Eliminare la deflazione in superficie non aiuta perché la superficie - il livello dei prezzi - non è il vero problema. Il vero problema è sotto: la difficoltà crescente ad aumentare la produzione per aumentare il valore nel campo della produzione verso la tesaurizzazione, cosa che causa una fuga del valore. Iniettare più denaro porta alla de-valorizzazione della moneta, che non risolve il problema della de-valorizzazione delle merci, ma ne crea uno nuovo. L'inflazione fa perdere al denaro la sua capacità di stoccare valore, quando la domanda cresce. Quindi il capitale va verso ciò che può dare l'illusione di resistere a questa tendenza generale al ribasso.
Quindi gli Stati e le aziende si fanno concorrenza sui tagli dei salari e dei bilanci, al fine di tesaurizzare. Se non lo facessero sarebbero puniti dalla fuga di capitali. Altri si fanno una concorrenza differente: manipolano i tassi di cambio delle rispettive valute per mantenere artificialmente un basso prezzo per i loro prodotti sui mercati di esportazione. Questo sgonfia i prezzi prima ancora che i prodotti raggiungono il mercato a scapito dei lavoratori che li hanno prodotti. La recente accelerazione di questa tendenza ricorda le svalutazioni competitive degli anni 30. C'è odore di disperazione.

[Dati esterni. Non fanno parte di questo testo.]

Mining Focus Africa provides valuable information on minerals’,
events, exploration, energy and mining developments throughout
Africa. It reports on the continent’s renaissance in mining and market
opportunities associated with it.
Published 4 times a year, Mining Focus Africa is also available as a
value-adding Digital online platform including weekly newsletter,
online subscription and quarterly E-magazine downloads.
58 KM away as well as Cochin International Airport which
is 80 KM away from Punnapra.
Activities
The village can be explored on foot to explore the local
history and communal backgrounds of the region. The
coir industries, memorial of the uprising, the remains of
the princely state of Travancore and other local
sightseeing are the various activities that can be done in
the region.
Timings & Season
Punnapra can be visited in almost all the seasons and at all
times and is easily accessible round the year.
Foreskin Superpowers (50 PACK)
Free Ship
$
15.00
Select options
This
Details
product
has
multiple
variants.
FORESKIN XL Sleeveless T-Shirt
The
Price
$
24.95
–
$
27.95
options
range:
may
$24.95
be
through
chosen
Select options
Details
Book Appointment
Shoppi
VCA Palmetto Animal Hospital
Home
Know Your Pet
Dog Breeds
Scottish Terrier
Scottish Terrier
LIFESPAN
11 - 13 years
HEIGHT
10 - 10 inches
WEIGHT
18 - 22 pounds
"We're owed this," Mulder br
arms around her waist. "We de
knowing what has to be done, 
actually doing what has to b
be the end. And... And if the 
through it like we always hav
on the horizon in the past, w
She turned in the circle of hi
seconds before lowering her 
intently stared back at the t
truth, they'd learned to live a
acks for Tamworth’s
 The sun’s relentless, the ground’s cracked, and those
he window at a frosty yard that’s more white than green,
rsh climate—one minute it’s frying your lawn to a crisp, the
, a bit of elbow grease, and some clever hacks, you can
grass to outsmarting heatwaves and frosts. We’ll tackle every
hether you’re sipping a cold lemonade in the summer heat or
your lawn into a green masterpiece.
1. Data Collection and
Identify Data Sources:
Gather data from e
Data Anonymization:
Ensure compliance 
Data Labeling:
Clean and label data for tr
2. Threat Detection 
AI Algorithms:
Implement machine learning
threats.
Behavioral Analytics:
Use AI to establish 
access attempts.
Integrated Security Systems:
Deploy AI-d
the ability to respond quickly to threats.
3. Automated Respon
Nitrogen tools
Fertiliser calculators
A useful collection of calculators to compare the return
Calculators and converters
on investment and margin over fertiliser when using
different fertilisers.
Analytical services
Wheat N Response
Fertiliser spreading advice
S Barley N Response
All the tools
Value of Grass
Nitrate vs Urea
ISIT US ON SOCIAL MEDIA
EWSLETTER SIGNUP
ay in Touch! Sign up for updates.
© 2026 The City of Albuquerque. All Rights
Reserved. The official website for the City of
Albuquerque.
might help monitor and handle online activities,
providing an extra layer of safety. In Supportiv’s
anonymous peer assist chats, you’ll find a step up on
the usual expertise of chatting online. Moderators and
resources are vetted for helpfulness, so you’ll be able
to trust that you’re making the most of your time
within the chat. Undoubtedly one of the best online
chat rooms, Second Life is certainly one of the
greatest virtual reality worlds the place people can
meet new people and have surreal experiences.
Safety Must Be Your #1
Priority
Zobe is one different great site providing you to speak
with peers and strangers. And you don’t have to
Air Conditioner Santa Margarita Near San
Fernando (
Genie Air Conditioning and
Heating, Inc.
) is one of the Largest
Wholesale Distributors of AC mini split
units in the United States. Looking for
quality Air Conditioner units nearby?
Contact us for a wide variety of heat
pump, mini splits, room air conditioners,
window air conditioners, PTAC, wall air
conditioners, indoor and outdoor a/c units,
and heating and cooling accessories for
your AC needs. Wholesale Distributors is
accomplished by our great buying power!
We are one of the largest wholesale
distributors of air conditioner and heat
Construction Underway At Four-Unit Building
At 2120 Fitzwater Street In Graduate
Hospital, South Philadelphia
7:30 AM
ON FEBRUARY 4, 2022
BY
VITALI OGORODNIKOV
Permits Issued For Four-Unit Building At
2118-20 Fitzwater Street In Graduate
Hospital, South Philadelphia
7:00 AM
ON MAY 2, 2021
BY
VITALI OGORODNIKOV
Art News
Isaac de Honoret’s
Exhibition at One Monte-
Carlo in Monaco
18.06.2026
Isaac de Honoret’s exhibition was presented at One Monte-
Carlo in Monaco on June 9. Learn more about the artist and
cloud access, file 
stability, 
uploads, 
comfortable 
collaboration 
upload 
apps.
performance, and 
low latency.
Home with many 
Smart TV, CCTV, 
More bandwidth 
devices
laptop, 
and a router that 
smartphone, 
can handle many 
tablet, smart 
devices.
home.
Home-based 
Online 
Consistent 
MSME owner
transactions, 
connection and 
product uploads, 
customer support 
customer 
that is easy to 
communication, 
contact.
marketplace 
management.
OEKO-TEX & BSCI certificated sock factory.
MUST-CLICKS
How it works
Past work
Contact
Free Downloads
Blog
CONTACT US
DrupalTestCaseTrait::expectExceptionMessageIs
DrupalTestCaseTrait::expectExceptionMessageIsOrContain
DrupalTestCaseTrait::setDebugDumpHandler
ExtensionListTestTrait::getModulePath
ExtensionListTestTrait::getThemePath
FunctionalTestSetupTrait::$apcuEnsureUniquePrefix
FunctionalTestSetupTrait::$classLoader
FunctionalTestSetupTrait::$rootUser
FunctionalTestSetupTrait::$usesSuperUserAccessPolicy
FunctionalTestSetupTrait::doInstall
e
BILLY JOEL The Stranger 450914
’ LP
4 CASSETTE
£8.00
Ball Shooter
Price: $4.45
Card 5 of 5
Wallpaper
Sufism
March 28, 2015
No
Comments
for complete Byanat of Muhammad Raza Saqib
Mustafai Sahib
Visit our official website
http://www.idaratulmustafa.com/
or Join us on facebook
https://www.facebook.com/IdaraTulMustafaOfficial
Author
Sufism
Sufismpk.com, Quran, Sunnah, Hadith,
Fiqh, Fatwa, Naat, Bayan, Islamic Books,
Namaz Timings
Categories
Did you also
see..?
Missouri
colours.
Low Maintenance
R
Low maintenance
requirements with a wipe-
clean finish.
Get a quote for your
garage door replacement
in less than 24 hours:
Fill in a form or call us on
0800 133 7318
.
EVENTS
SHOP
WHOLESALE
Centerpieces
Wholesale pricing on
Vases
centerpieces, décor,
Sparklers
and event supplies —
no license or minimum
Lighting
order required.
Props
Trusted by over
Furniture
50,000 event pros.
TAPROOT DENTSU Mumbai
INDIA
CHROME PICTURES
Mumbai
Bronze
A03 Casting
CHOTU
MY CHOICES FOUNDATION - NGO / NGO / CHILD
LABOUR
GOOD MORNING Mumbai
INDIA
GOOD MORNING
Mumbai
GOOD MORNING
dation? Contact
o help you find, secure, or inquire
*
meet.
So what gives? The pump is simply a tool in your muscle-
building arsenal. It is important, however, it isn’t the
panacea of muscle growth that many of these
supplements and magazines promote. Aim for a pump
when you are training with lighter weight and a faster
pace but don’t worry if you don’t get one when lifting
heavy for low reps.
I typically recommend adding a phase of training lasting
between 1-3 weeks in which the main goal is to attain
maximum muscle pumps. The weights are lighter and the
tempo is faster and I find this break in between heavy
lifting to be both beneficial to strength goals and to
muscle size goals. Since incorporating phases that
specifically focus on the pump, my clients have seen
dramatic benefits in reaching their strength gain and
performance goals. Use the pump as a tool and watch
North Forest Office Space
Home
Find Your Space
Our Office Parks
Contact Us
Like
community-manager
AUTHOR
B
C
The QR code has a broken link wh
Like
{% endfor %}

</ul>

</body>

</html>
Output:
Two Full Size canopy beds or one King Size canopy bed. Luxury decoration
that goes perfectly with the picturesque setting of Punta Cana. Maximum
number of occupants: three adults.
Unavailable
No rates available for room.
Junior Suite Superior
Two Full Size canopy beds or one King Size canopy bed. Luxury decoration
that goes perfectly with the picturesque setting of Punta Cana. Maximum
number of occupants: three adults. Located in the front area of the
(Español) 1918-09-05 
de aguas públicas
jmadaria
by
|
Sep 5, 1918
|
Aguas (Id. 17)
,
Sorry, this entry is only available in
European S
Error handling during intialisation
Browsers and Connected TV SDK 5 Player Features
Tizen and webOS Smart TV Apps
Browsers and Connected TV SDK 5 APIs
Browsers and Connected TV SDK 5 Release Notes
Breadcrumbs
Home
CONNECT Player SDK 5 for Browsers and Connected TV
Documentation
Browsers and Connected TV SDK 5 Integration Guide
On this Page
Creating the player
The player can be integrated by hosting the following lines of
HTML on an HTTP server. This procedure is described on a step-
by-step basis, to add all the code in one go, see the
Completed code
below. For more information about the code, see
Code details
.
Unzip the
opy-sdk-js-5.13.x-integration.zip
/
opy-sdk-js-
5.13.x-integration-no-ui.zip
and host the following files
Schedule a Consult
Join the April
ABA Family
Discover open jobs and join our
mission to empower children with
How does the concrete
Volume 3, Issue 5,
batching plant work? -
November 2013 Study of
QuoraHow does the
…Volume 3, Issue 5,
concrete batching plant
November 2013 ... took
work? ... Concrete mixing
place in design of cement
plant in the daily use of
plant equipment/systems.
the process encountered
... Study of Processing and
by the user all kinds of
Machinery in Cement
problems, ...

Ma che altro può fare un capitalista in un momento come questo? Con la prospettiva di deflazione, la reazione logica è di tagliare i costi ancora di più, per proteggere la sua linea di fondo. La deflazione non è necessariamente un disastro per il capitale se sono i lavoratori, l'ambiente, la società nel suo complesso a pagarne il prezzo. Ma ciò che il capitale non può impedire è che la contraddizione tra i suoi interessi e quelli dell'umanità diventi sempre più evidente. Quello che non può impedire è il conflitto di classe. La resistenza della classe lavoratrice esprime la volontà dell'umanità di vivere, contro il mostro apparentemente autonomo che è l'accumulazione del capitale.